FCC v. Schreiber

Decision Date22 January 1962
Docket NumberNo. 1258-61.,1258-61.
Citation201 F. Supp. 421
PartiesFEDERAL COMMUNICATIONS COMMISSION, Petitioner, v. Taft B. SCHREIBER, and MCA, Inc., Respondents.
CourtU.S. District Court — Southern District of California

Francis C. Whelan, U. S. Atty., by Frederick M. Brosio, Jr., Asst. U. S. Atty., Los Angeles, Cal., for petitioner.

Beilenson, Meyer, Rosenfeld & Susman, by Allen E. Susman, and Jeffrey L. Nagin, Beverly Hills, Cal., for respondents.

YANKWICH, District Judge.

By the Complaint, the Petitioner, the Federal Communications Commission, hereinafter referred to as "the Commission", seeks the enforcement of subpoenas and orders pursuant to §§ 401(a), 401(b), 409(f) and 409(g) of the Communications Act of 1934, (47 U.S.C.A. §§ 401(a), 401(b), 409(f), 409(g)) in effect, commanding the respondents, MCA, Inc., a corporation organized and doing business under the laws of the State of Delaware, and Taft B. Schreiber, an individual, both with offices and place of business located at 9370 Santa Monica Blvd., Beverly Hills, California, to be referred to as "the Respondents," to appear before the Commission at a time and place to be subsequently determined by it and to bring with them and to produce certain books, papers and documents as required by a subpoena duces tecum lawfully issued by the Commission on October 17, 1960 and duly served upon respondent Schreiber and the orders of the Commission released January 27, 1961, and February 3, 1961, also duly served upon respondents.

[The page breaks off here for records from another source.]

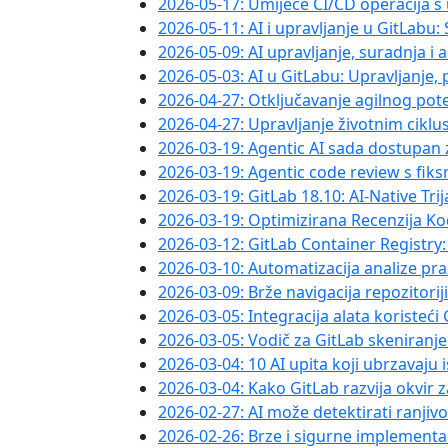
2026-05-17: Umijeće CI/CD operacija 
2026-05-11: AI i upravljanje u GitLabu
2026-05-09: AI upravljanje, suradnja i
2026-05-03: AI u GitLabu: Upravljanje, p
2026-04-27: Otključavanje agilnog poten
2026-04-27: Upravljanje životnim cikl
2026-03-19: Agentic AI sada dostupan 
2026-03-19: Agentic code review s fiks
2026-03-19: GitLab 18.10: AI-Native Tri
2026-03-19: Optimizirana Recenzija Ko
2026-03-12: GitLab Container Registry
2026-03-10: Automatizacija analize pr
2026-03-09: Brže navigacija repozitori
2026-03-05: Integracija alata koristeć
2026-03-05: Vodič za GitLab skeniranj
2026-03-04: 10 AI upita koji ubrzavaju
2026-03-04: Kako GitLab razvija okvir
2026-02-27: AI može detektirati ranjivos
2026-02-26: Brze i sigurne implement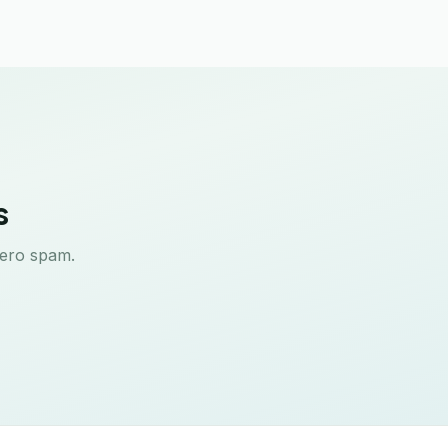
s
Zero spam.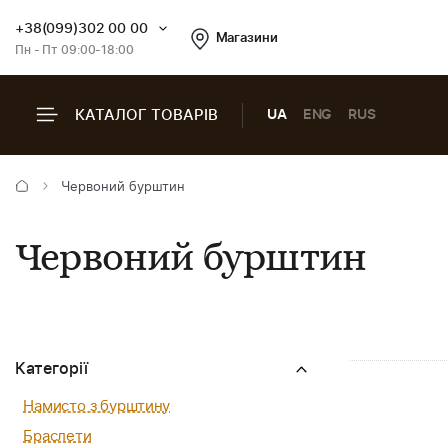
+38(099)302 00 00
Магазини
Пн - Пт 09:00-18:00
КАТАЛОГ ТОВАРІВ
UA
ENG
RUS
Червоний бурштин
Червоний бурштин
Категорії
Намисто з бурштину
Браслети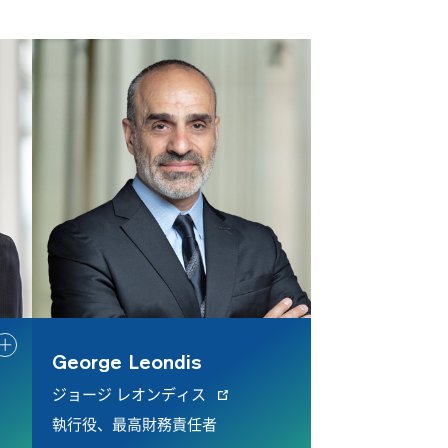
George Leondis
ジョージ レオンディス
執行役、最高財務責任者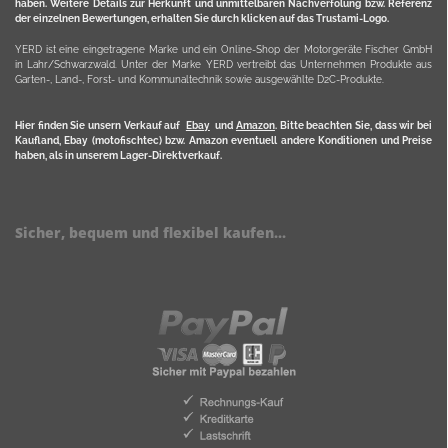
haben. Weitere Details zur Herkunft und unmittelbaren Nachverfolung bzw. Referenz
der einzelnen Bewertungen, erhalten Sie durch klicken auf das Trustami-Logo.
YERD ist eine eingetragene Marke und ein Online-Shop der Motorgeräte Fischer GmbH
in Lahr/Schwarzwald. Unter der Marke YERD vertreibt das Unternehmen Produkte aus
Garten-, Land-, Forst- und Kommunaltechnik sowie ausgewählte D2C-Produkte.
Hier finden Sie unsern Verkauf auf
Ebay
und
Amazon
. Bitte beachten Sie, dass wir bei
Kaufland, Ebay (motofischtec) bzw. Amazon eventuell andere Konditionen und Preise
haben, als in unserem Lager-Direktverkauf.
Sicher, bequem und flexibel kaufen...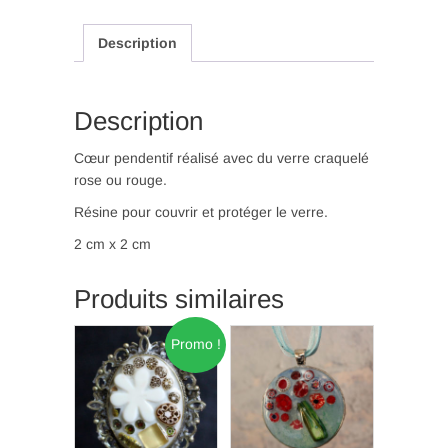
(P
90)
Description
Description
Cœur pendentif réalisé avec du verre craquelé
rose ou rouge.
Résine pour couvrir et protéger le verre.
2 cm x 2 cm
Produits similaires
Promo !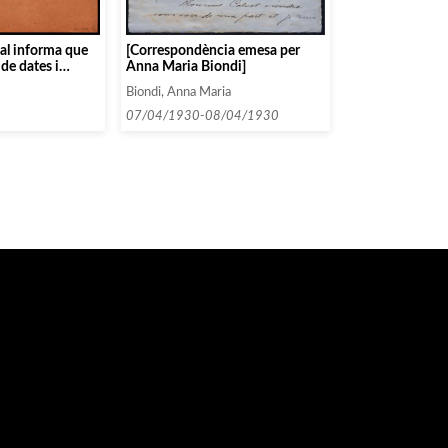
ual informa que
[Correspondència emesa per
de dates i
Anna Maria Biondi]
uarteto Español,
Biondi, Anna Maria
 G. Diaz]
07/04/1930-08/04/1930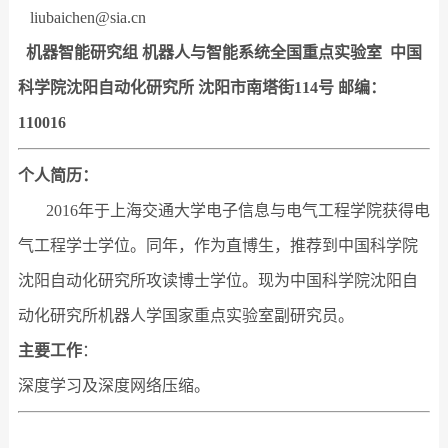
liubaichen@sia.cn
机器智能研究组 机器人与智能系统全国重点实验室
中国
科学院
沈阳自动化研究所 沈阳市南塔街114号 邮编：
110016
个人简历
：
2016年于上海交通大学电子信息与电气工程学院获得电
气工程学士学位。同年，作为直博生，推荐到中国科学院
沈阳自动化研究所攻读博士学位。现为中国科学院沈阳自
动化研究所机器人学国家重点实验室副研究员。
主要工作
：
深度学习及深度网络压缩。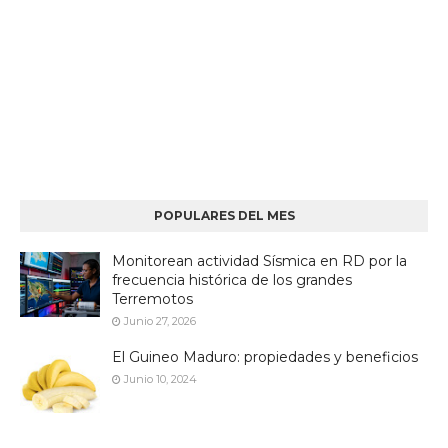
POPULARES DEL MES
Monitorean actividad Sísmica en RD por la
frecuencia histórica de los grandes
Terremotos
Junio 27, 2026
El Guineo Maduro: propiedades y beneficios
Junio 10, 2024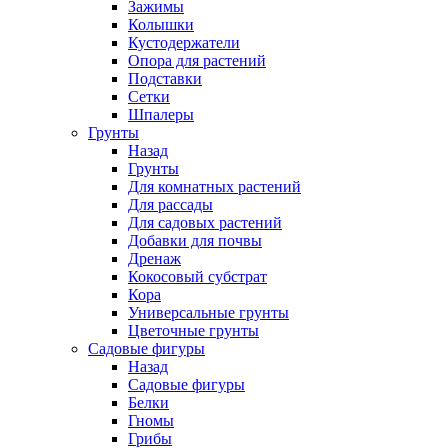
Зажимы
Колышки
Кустодержатели
Опора для растений
Подставки
Сетки
Шпалеры
Грунты
Назад
Грунты
Для комнатных растений
Для рассады
Для садовых растений
Добавки для почвы
Дренаж
Кокосовый субстрат
Кора
Универсальные грунты
Цветочные грунты
Садовые фигуры
Назад
Садовые фигуры
Белки
Гномы
Грибы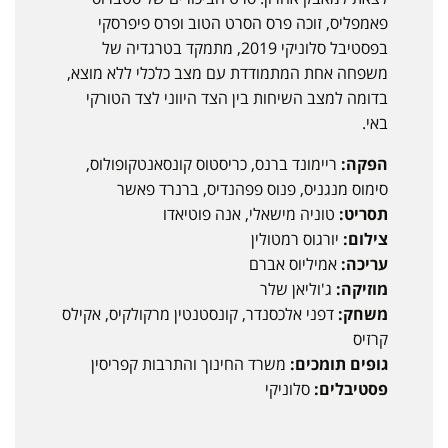
פאמפליס, זוכה פרס הסרט הטוב ופרס פיפרסקי
בפסטיבל סלוניקי 2019, מתמקד בטרגדיה של
משפחה אחת המתמודדת עם מצב כלכלי ללא מוצא,
בדומה למצב השיחות בין הצד היווני לצד הטורקי
באי.
הפקה:
ריימונד ברנס, כריסטוס קונסאנטקופולוס,
סימוס מנגניס, פנוס פפהנדיס, ברנרד פאשר
תסריט:
טוניה מישאלי, אנה פוטיאדו
צילום:
יורגוס רמטולין
עריכה:
אמיליוס אברם
מוזיקה:
ג'וליאן שלר
משחק:
דפני אלכסנדר, קונסטנטין מרקולקיס, אקילס
קרזיס
גופים תומכים:
משרד החינוך והתרבות קפריסין
פסטיבלים:
סלוניקי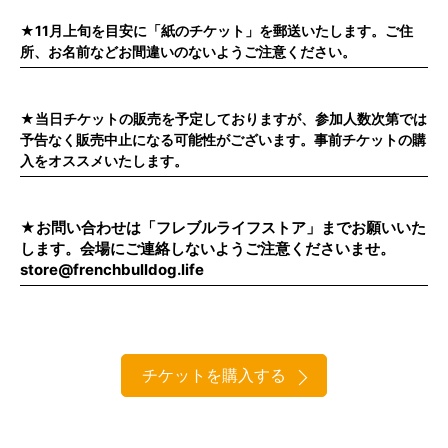
★11月上旬を目安に「紙のチケット」を郵送いたします。ご住
所、お名前などお間違いのないようご注意ください。
★当日チケットの販売を予定しておりますが、参加人数次第では
予告なく販売中止になる可能性がございます。事前チケットの購
入をオススメいたします。
★お問い合わせは「フレブルライフストア」までお願いいた
します。会場にご連絡しないようご注意くださいませ。
store@frenchbulldog.life
チケットを購入する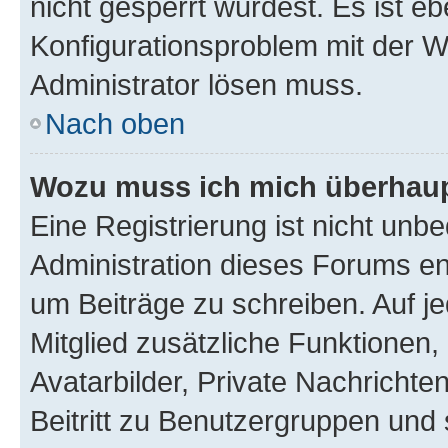
nicht gesperrt wurdest. Es ist eb
Konfigurationsproblem mit der We
Administrator lösen muss.
Nach oben
Wozu muss ich mich überhaupt
Eine Registrierung ist nicht unb
Administration dieses Forums ent
um Beiträge zu schreiben. Auf jed
Mitglied zusätzliche Funktionen,
Avatarbilder, Private Nachrichte
Beitritt zu Benutzergruppen und 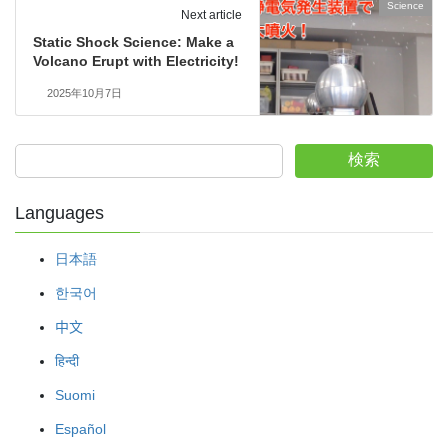
Science
Next article
Static Shock Science: Make a
Volcano Erupt with Electricity!
2025年10月7日
検索
Languages
日本語
한국어
中文
हिन्दी
Suomi
Español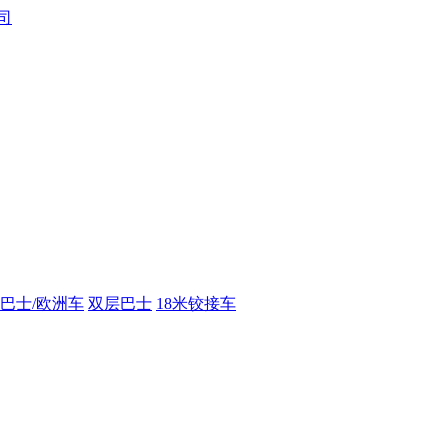
巴士/欧洲车
双层巴士
18米铰接车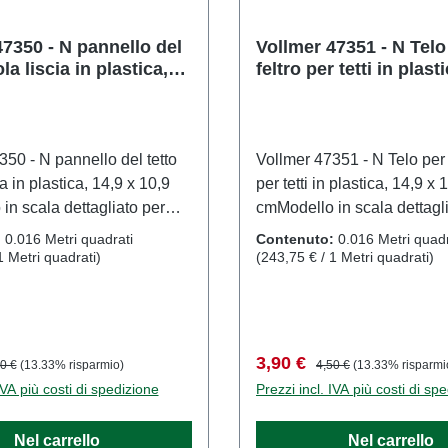
ecorazionitraccia: Nscala:
Produttore: VollmerCodice a
mandazione sull'età: Dai
47318numero di pezzi: 1 
47350 - N pannello del
Vollmer 47351 - N Telo 
la liscia in plastica,
feltro per tetti in plast
n suRAEE n.: DE 86057721
4026602473185Tipologia di
0,9 cm
10,9 cm
Edifici e decorazionitraccia
1:160Raccomandazione sull
14 anni in suRAEE n.: DE
350 - N pannello del tetto
Vollmer 47351 - N Telo per te
ia in plastica, 14,9 x 10,9
per tetti in plastica, 14,9 x 
in scala dettagliato per
cmModello in scala dettagl
ti adulti. Maneggiare con
collezionisti adulti. Maneg
:
0.016 Metri quadrati
Contenuto:
0.016 Metri quadr
adatto a bambini di età
cura. Non adatto a bambini 
1 Metri quadrati)
(243,75 € / 1 Metri quadrati)
 14 anni. Contiene piccole
inferiore a 14 anni. Contie
possono rappresentare un
parti che possono rapprese
soffocamento e alcuni
rischio di soffocamento e a
 presentano punte affilate
componenti presentano punt
 vendita:
zzo normale:
Prezzo di vendita:
Prezzo normale:
3,90 €
0 €
(13.33% risparmio)
4,50 €
(13.33% risparmi
i. Per alimentare questo
funzionanti. Per alimentar
IVA più costi di spedizione
Prezzi incl. IVA più costi di sp
consentito utilizzare
prodotto è consentito utiliz
ente un trasformatore
esclusivamente un trasfor
Nel carrello
Nel carrello
 prodotto secondo la norma
giocattolo prodotto second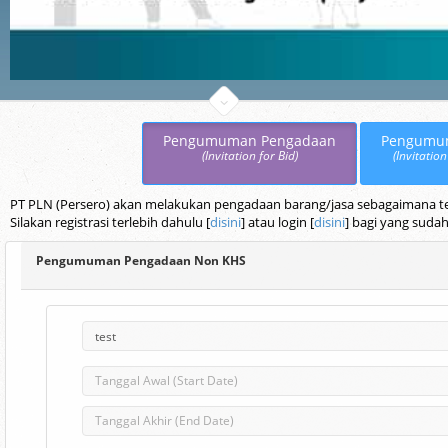
Pengumuman Pengadaan
Pengumu
(Invitation for Bid)
(Invitation
PT PLN (Persero) akan melakukan pengadaan barang/jasa sebagaimana terc
Silakan registrasi terlebih dahulu [
disini
] atau login [
disini
] bagi yang sudah
Pengumuman Pengadaan Non KHS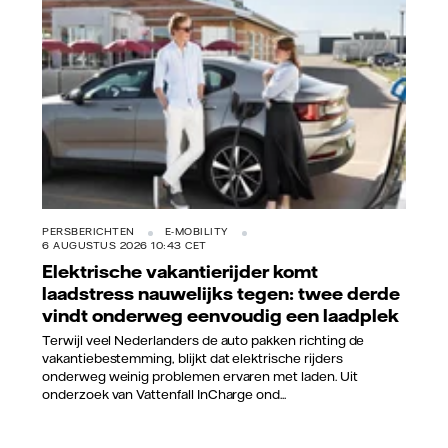
PERSBERICHTEN
E-MOBILITY
6 AUGUSTUS 2026 10:43 CET
Elektrische vakantierijder komt
laadstress nauwelijks tegen: twee derde
vindt onderweg eenvoudig een laadplek
Terwijl veel Nederlanders de auto pakken richting de
vakantiebestemming, blijkt dat elektrische rijders
onderweg weinig problemen ervaren met laden. Uit
onderzoek van Vattenfall InCharge ond...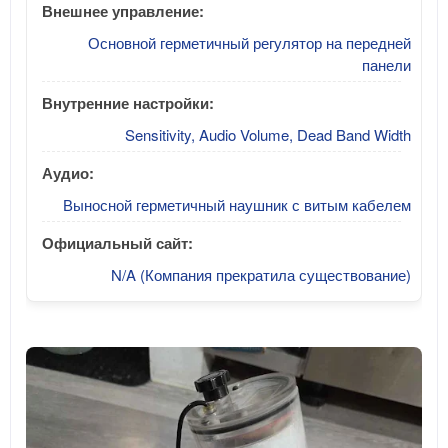
Внешнее управление:
Основной герметичный регулятор на передней
панели
Внутренние настройки:
Sensitivity, Audio Volume, Dead Band Width
Аудио:
Выносной герметичный наушник с витым кабелем
Официальный сайт:
N/A (Компания прекратила существование)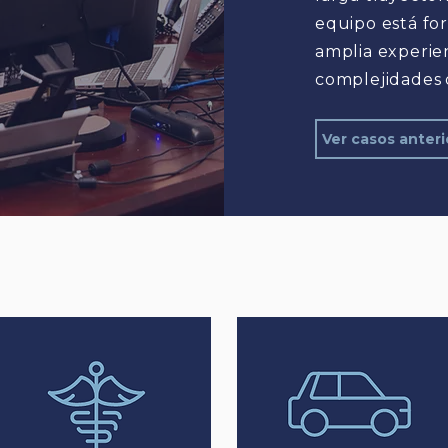
equipo está fo
amplia experie
complejidades
Ver casos anteri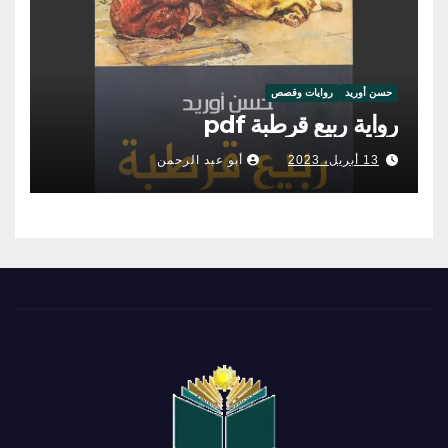
حسن أوريد
روايات وقصص
رواية ربيع قرطبة pdf
13 أبريل، 2023
أبو عبد الرحمن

The power of the Commission to institute investigations of the type now before it, seeking to determine whether certain practices are being indulged in in programming television, has long been sustained. A succinct statement of the principle is contained in Stahlman v. Federal Communications Commission, 1941, 75 U.S.App.D.C. 176, 126 F.2d 124, 128:

"* * * the Commission may, without interference, seek through an investigation of its own making information properly applicable to the legislative standards set up in the Act. We should not assume that the investigation will be conducted for any other purpose or in disregard of the constitutional limits which govern such procedure." (p. 128)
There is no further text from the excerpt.